Using the records below, filter for lines that contain the string "моторні" and copy them out.

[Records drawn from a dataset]
········

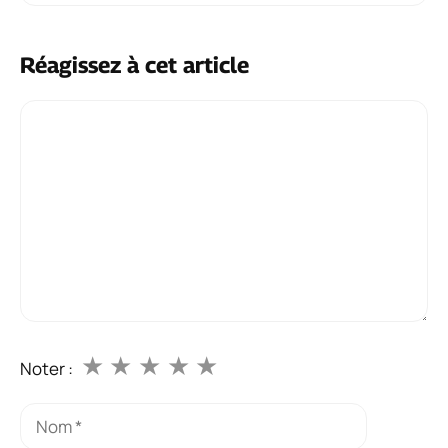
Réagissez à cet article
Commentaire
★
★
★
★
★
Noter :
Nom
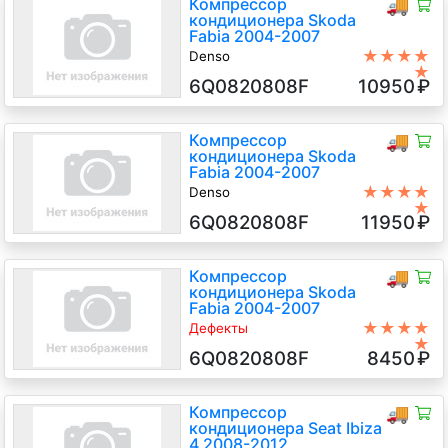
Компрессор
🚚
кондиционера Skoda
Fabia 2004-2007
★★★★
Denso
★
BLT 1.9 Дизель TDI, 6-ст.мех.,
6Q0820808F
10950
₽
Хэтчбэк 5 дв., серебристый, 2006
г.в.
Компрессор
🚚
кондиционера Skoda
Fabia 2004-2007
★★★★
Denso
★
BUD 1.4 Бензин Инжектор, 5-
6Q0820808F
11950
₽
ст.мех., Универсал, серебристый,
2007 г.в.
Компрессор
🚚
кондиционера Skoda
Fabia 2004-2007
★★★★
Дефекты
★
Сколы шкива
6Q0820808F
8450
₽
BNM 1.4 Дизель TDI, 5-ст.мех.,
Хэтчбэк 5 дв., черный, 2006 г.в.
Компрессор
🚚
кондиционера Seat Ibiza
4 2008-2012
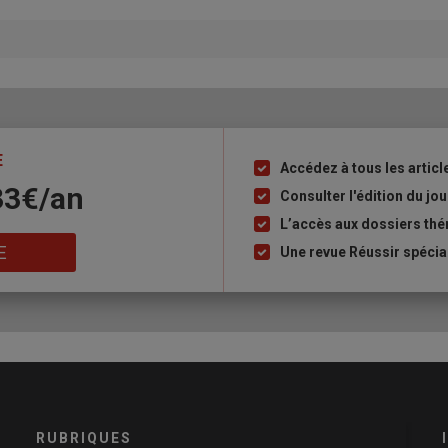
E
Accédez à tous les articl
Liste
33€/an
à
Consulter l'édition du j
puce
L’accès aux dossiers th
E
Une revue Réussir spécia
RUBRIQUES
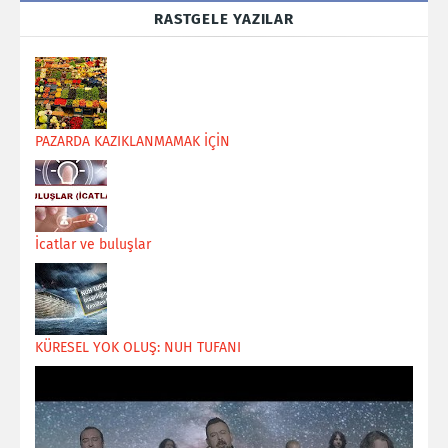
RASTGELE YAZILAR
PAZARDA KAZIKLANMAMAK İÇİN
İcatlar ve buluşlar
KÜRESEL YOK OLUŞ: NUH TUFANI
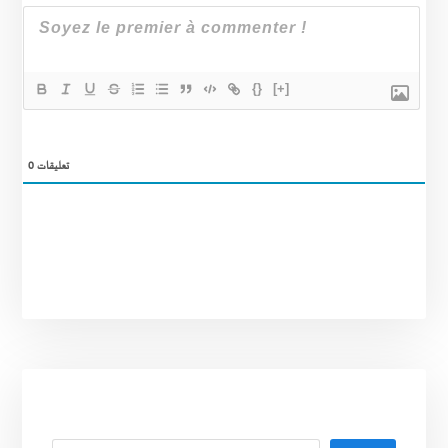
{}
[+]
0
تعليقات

········

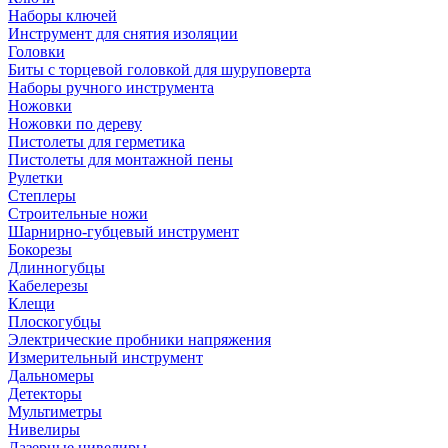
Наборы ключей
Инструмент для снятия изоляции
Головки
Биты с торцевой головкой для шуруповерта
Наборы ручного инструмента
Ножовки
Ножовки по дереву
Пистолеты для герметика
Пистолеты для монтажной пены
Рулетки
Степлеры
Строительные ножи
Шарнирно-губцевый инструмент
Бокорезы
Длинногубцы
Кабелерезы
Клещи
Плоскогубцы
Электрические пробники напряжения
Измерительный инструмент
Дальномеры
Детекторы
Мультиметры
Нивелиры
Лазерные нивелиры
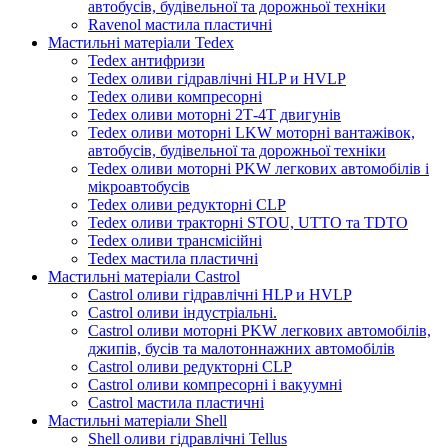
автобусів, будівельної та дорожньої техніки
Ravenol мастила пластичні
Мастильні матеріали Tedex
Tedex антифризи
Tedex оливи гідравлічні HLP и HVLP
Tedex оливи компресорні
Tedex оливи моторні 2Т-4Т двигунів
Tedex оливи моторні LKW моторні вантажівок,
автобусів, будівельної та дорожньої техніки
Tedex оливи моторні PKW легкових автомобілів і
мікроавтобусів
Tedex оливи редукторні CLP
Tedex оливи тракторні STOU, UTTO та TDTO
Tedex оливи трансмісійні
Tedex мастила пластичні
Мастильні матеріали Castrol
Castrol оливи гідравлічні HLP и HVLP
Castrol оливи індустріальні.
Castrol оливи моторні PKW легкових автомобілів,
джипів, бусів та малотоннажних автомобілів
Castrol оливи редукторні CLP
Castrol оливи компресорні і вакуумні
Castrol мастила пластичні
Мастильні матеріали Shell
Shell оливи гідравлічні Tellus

········

Solution for this task —
Tedex оливи моторні 2Т-4Т двигунів
Tedex оливи моторні LKW моторні вантажівок,
Tedex оливи моторні PKW легкових автомобілів і
Castrol оливи моторні PKW легкових автомобілів,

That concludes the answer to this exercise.